(M20)modern relationships and expectations-Trying to understand the rules here?
I’ve been thinking about something that doesn’t get discussed honestly enough, especially in modern dating and arranged setups.
Equality at home - widely accepted
We often talk about equality in relationships, and I agree with that. If both partners are working, then sharing responsibilities at home makes complete sense. Cooking, cleaning, daily chores - all of that should ideally be a shared effort. That part feels fair and most people seem to agree on it.
Finances - where things start to shift
Where things begin to feel less consistent is when finances come into the picture. Even in dual-income situations, there is often an expectation that the man should still take on a larger share of financial responsibility, whether it is rent, major expenses, or even everyday spending like outings.
So on one side, there is an expectation of equality in effort, but on the other, there can be imbalance in financial contribution. That contrast is what feels confusing.
“Roommate vs partner” argument
One argument I often hear is that if everything is split 50/50, then it resembles more of a roommate arrangement than a partnership. I understand the intent behind this view, but it also feels like it is applied differently depending on the situation.
If a man brings up financial sharing, it can sometimes be interpreted as avoiding responsibility. At the same time, equal contribution in household work is widely accepted and encouraged.
Modern relationships also already lean toward independence in many ways. Couples often choose to live separately for personal space and freedom, prioritize individual choices, and maintain independence in daily life.
So it sometimes feels inconsistent to emphasize “partnership” mainly in financial expectations, while other aspects already follow a more independent structure. And when someone tries to set financial boundaries, it can sometimes shift from a practical discussion to a judgment of intent or character.
Pregnancy argument - valid, but situational
Another common point is pregnancy and childbirth, which is completely valid. It is a significant physical and emotional experience, and the support required during that phase is undeniable. In that situation, it makes sense for the man to take on a larger financial and practical role.
However, not every relationship is in that stage at all times. Many couples delay having children, and some choose not to have children at all. So applying that reasoning universally across all stages may not always fit every context.
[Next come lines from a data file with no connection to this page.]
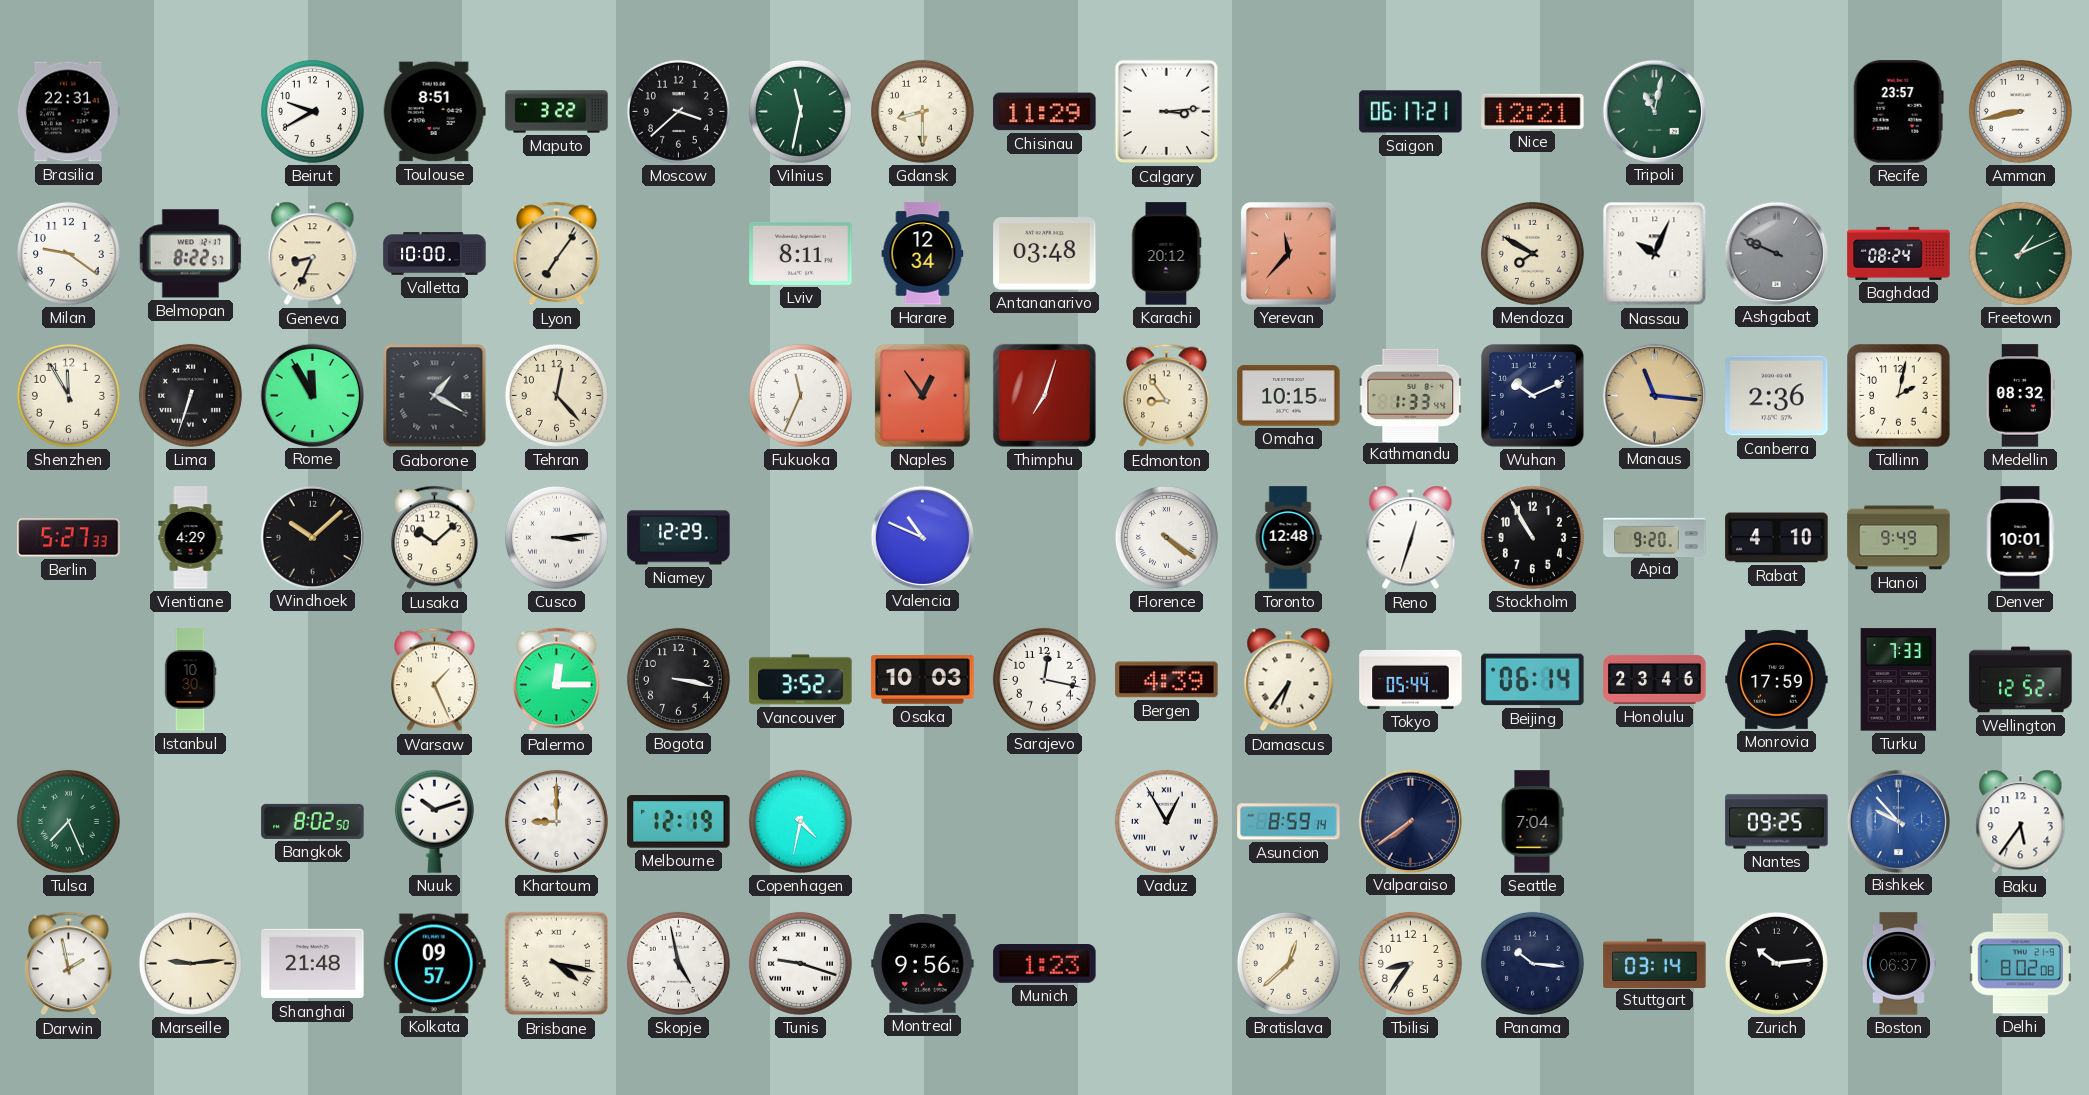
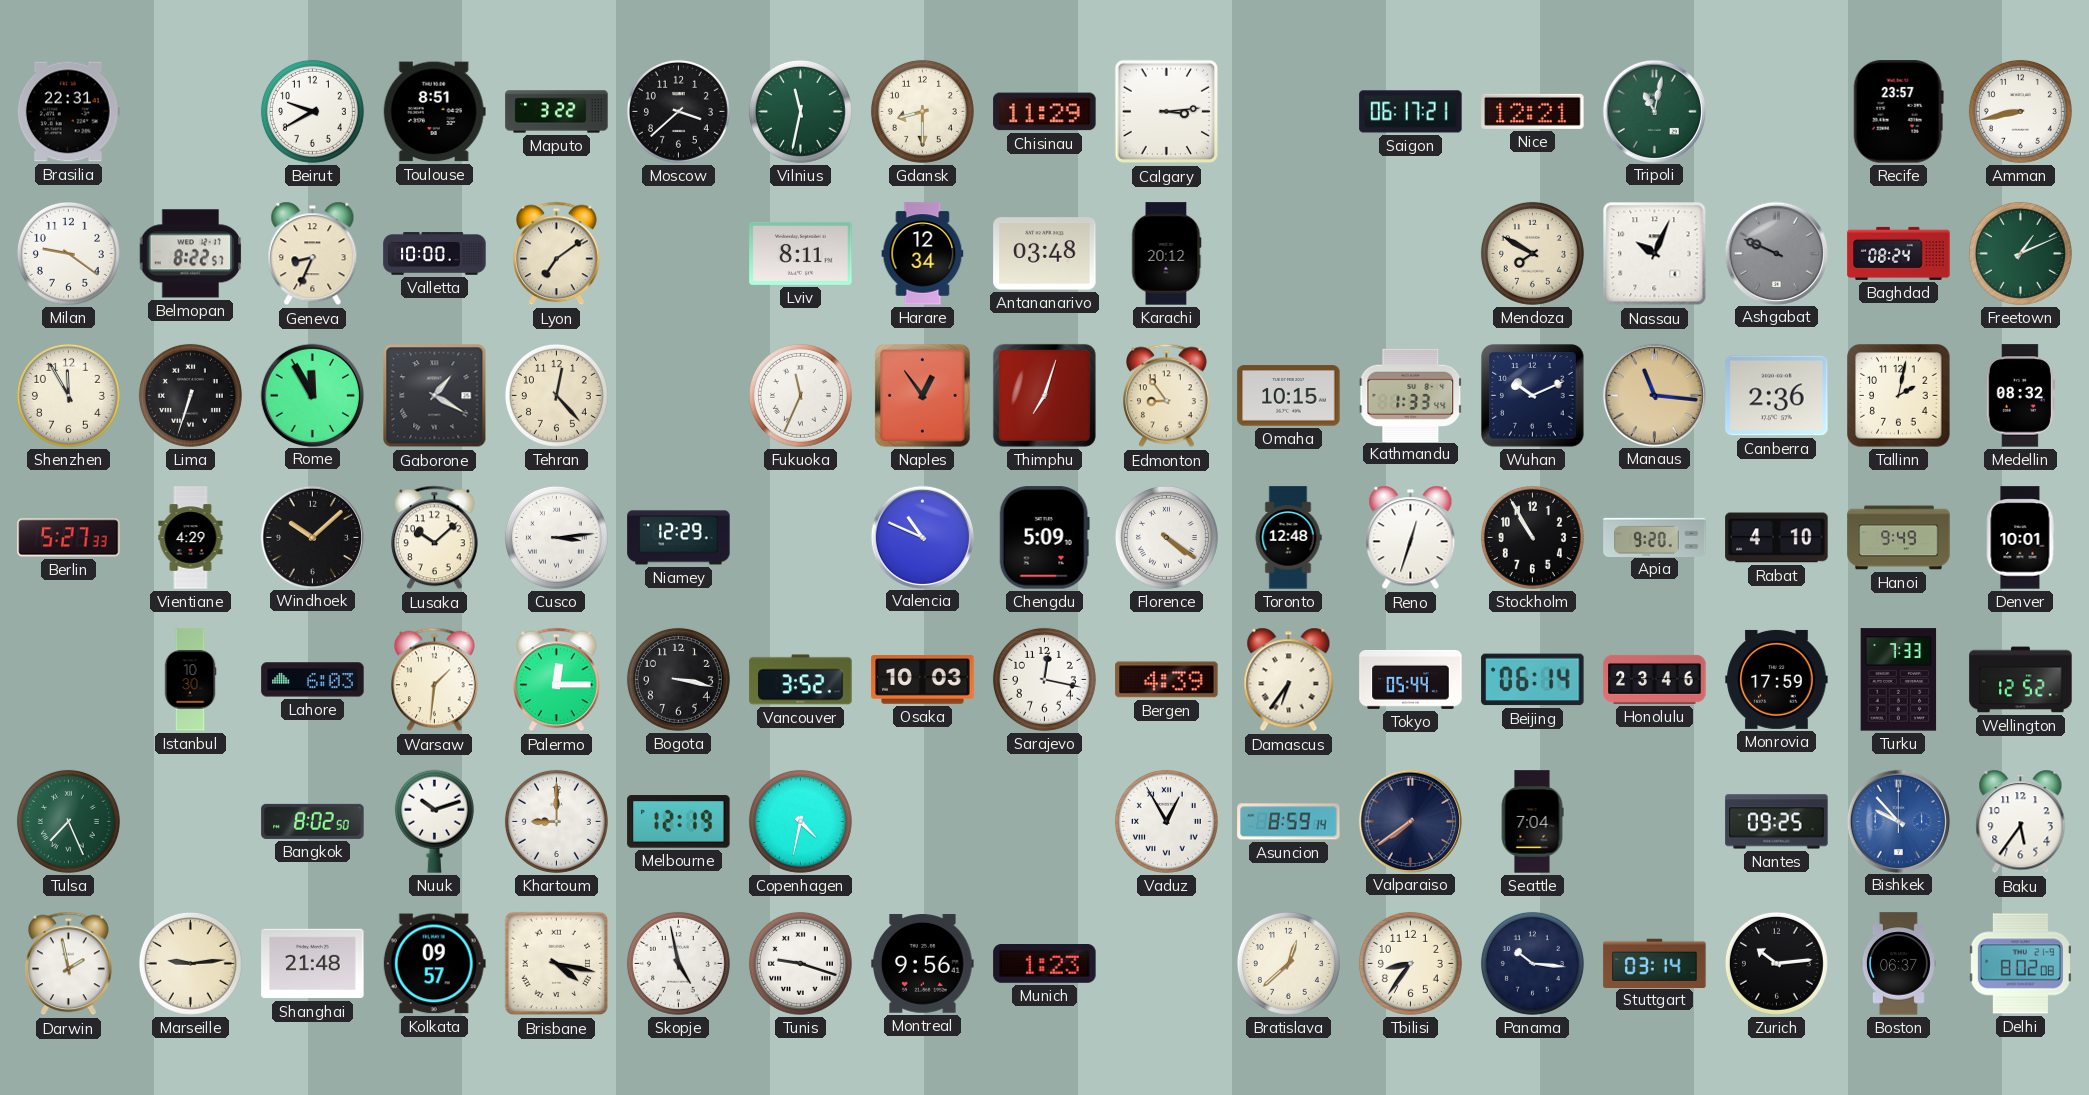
Lyon: 7:06 -> 7:09
Yerevan: 11:37 -> none
Chengdu: none -> 5:09
Lahore: none -> 6:03
Warsaw: 1:26 -> 1:31
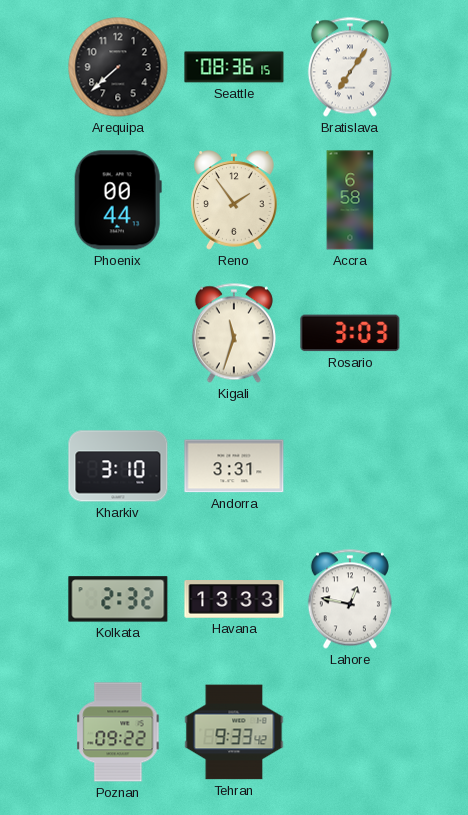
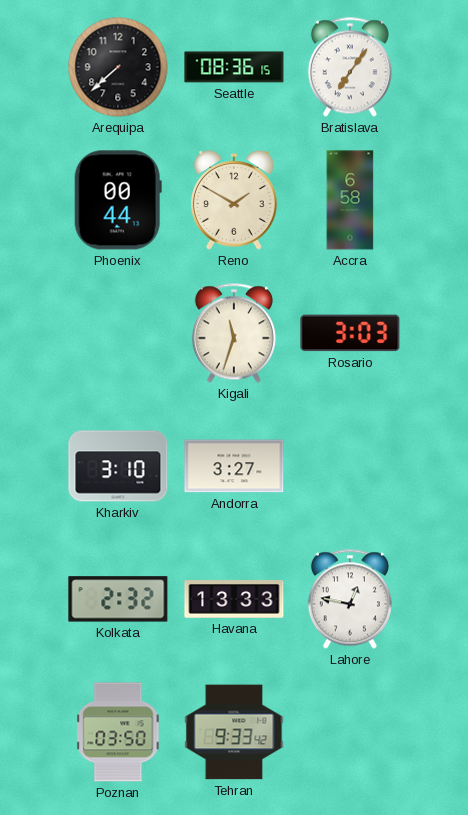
Reno: 1:54 -> 1:50
Andorra: 3:31 -> 3:27
Poznan: 09:22 -> 03:50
A more balanced approach could be that during pregnancy and early childcare, the man takes on a greater financial responsibility, uses savings if needed, and provides additional support. Outside of that phase, especially in a dual-income setup, expecting a more balanced financial contribution can also seem reasonable.
The bigger picture
I think the core issue here is consistency. It can sometimes feel like traditional expectations have not fully disappeared, but instead have been combined with modern expectations. Rather than replacing older roles, they appear to coexist in a layered way.
At the same time, there are also expectations from men that are often less openly discussed. Beyond finances, men are frequently expected to provide stability, take initiative, handle pressure, and remain emotionally composed during difficult situations. There is also an expectation to be consistently understanding and accommodating - managing emotional ups and downs, being patient during emotional fluctuations, keeping effort alive in the relationship, and often maintaining a certain level of attentiveness and care.
Individually, none of these expectations are necessarily unreasonable. However, when they all come together along with financial and household responsibilities, it can sometimes feel like a disproportionate set of expectations on one side.
There is also another interesting point regarding traditional practices. Dowry, for example, is rightfully illegal and socially discouraged, and expectations from in-laws are also generally considered inappropriate. That is something I fully agree with. At the same time, in modern expectations, men are still often assumed to be the ones who should bring long-term financial stability into the marriage.
On the other hand, assets or inheritance received by women are often viewed as individual and separate rather than something that is necessarily shared in the same way. Again, this raises questions around consistency in how expectations are applied, rather than supporting outdated practices.
That is where this sense of imbalance comes from for many people.
TLDR: Equality is widely accepted in household responsibilities, but financial expectations and broader relationship roles can sometimes feel less consistent. It can appear that traditional expectations and modern expectations are being combined, which creates a perception of uneven distribution of responsibility.